I was in class 8 when I started kayaking and that too during my winter vacations, but unfortunately it became very difficult for me to manage my school and kayaking. Nainital, my hometown is very far from usually where I use[d] to train (Rishikesh and Shivanandi) so it was difficult to manage studies and kayaking. Hence, I decided to take [a]break from kayaking and focus on my school which was not a smart decision for my kayaking. But I use[d] to paddle during my holidays and come for the kayaking festivals sometimes.

After finishing my class 12 I have now taken a gap year only for kayaking and now I am not going to leave it no matter what. Although I will try to keep a good balance between my college and kayaking.

We are super stoked to know that you have been selected in the Indian Slalom team. How are your preparations going on?

Yes, I made it in the Indian Slalom Team and got selected for the Oceania Slalom Championship in Australia but unfortunately due to some reasons the team could not go. But we were training really hard in the India Camp for the championship.

What is your advice to the budding women kayakers in India?

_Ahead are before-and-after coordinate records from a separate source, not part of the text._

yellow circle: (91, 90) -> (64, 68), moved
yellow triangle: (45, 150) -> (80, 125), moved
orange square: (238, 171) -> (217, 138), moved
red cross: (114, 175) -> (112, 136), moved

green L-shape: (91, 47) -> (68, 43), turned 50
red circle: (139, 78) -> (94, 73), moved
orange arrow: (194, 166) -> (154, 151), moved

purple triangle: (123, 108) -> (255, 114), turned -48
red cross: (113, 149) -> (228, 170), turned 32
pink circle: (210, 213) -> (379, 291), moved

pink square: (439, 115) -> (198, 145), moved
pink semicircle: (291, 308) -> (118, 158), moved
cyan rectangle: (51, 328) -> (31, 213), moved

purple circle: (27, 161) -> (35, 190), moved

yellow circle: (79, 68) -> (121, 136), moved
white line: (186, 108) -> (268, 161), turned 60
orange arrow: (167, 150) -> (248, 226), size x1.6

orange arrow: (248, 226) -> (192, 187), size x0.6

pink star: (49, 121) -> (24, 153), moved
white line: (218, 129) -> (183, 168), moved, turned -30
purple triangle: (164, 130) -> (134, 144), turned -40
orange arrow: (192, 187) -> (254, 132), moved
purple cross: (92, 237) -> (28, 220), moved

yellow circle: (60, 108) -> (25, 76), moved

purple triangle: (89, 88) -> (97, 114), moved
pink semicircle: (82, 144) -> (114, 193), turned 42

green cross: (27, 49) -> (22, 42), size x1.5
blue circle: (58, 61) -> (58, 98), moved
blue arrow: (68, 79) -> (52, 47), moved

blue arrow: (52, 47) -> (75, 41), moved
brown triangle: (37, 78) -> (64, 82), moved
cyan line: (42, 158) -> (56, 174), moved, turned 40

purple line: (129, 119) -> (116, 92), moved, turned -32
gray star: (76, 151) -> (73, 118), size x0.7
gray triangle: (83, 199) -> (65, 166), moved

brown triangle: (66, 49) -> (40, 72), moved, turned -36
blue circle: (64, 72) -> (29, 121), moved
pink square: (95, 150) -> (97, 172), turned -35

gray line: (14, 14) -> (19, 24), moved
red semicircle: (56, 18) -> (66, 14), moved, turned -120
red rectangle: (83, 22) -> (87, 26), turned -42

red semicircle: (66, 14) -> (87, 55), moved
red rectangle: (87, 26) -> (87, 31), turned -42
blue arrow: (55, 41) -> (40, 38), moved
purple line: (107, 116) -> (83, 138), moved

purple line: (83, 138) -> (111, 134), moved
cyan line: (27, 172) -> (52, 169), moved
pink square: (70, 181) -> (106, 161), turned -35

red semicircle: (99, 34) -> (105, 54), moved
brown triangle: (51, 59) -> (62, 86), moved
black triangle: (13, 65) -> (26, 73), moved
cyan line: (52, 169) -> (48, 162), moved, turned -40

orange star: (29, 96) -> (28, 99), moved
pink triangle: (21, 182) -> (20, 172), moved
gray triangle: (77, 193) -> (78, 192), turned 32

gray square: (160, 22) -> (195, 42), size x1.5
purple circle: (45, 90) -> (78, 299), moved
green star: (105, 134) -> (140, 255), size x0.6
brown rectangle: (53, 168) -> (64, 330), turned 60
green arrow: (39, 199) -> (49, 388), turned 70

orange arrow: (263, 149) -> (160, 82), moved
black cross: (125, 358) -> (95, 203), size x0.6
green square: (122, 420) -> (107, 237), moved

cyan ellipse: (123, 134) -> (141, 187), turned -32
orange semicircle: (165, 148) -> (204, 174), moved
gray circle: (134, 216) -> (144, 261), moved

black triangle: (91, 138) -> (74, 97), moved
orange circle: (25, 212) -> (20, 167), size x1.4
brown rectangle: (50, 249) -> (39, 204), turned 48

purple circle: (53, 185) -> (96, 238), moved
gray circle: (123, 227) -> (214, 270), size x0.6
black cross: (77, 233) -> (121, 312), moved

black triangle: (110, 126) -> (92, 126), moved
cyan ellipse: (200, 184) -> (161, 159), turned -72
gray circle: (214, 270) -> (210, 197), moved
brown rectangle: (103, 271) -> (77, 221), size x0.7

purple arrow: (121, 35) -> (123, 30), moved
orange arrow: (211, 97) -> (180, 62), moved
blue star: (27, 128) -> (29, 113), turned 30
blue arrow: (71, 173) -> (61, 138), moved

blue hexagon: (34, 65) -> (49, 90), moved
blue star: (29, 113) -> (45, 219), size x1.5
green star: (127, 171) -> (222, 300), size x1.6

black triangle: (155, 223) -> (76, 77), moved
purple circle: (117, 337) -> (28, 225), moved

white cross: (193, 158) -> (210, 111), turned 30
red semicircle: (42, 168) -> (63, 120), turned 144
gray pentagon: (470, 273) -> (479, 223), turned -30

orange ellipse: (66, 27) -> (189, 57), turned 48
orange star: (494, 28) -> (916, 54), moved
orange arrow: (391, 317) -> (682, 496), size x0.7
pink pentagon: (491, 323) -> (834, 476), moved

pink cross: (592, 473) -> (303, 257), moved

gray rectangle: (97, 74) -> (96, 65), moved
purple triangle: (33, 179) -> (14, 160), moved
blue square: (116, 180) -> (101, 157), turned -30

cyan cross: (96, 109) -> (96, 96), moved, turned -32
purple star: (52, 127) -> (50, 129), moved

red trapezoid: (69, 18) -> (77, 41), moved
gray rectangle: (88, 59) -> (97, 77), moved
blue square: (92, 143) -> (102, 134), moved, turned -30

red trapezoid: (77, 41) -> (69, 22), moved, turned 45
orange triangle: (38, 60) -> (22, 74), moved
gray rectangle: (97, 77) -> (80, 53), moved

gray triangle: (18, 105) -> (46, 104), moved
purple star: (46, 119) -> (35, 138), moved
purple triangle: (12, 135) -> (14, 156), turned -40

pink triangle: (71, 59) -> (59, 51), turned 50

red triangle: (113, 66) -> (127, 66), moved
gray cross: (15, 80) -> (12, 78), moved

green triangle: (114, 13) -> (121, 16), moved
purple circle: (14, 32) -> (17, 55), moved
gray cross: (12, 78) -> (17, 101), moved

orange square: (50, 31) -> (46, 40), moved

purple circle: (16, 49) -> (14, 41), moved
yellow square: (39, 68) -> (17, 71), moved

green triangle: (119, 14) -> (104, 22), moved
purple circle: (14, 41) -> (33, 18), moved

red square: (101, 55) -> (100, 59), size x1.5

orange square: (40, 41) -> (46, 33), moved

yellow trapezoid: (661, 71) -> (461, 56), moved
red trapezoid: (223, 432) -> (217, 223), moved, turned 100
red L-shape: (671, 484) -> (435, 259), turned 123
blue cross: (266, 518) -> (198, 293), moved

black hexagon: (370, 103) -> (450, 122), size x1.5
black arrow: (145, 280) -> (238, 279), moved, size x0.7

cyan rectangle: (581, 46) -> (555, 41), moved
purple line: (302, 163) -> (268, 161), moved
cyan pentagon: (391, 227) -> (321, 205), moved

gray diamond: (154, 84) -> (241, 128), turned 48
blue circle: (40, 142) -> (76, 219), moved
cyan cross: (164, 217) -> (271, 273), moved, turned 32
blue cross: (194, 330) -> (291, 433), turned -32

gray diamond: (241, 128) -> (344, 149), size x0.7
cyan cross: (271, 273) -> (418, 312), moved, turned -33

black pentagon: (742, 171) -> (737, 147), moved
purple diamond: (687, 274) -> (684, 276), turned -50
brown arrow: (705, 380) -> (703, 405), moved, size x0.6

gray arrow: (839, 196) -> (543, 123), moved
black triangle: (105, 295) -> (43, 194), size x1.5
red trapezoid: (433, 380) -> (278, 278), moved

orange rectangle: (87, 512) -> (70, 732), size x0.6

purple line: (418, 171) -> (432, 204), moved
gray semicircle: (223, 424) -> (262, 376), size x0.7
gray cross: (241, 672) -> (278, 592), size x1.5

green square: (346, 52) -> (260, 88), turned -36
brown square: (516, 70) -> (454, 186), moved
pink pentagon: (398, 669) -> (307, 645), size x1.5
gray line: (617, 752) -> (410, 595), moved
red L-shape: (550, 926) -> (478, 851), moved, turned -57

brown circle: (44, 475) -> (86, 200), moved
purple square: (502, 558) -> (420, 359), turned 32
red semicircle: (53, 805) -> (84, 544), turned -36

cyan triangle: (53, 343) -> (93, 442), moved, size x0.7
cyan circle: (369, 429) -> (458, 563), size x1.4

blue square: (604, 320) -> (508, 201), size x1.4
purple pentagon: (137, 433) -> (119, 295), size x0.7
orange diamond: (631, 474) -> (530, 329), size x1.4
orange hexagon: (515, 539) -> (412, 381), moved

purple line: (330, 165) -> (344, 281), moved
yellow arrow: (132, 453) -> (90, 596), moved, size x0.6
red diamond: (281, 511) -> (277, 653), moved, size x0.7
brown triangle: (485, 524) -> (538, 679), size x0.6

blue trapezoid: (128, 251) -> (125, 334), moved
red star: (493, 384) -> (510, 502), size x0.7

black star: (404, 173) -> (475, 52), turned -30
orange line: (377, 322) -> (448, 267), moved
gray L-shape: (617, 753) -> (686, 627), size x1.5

Kayaking is a male-dominated sport across the world. Especially in India, parents are reluctant to send their girl-child into such a risky sport, where you have all boys surrounding you. Female kayakers in India do not have much exposure and knowledge about the sport. They even struggle to get a proper coach and right gear as it’s expensive and they lack sponsors for the same. But Indian women never fear obstacles and stand strong. They are brave and courageous which is most needed when you are in the river. So I believe, with good training and adequate fund, women kayakers will outperform the male kayakers.

[I would also] like to [add] that Success is no accident. It is hard work, perseverance, learning, sacrifice, faith in your self and most importantly love for what you are doing. It’s very important to respect each other! Cheers!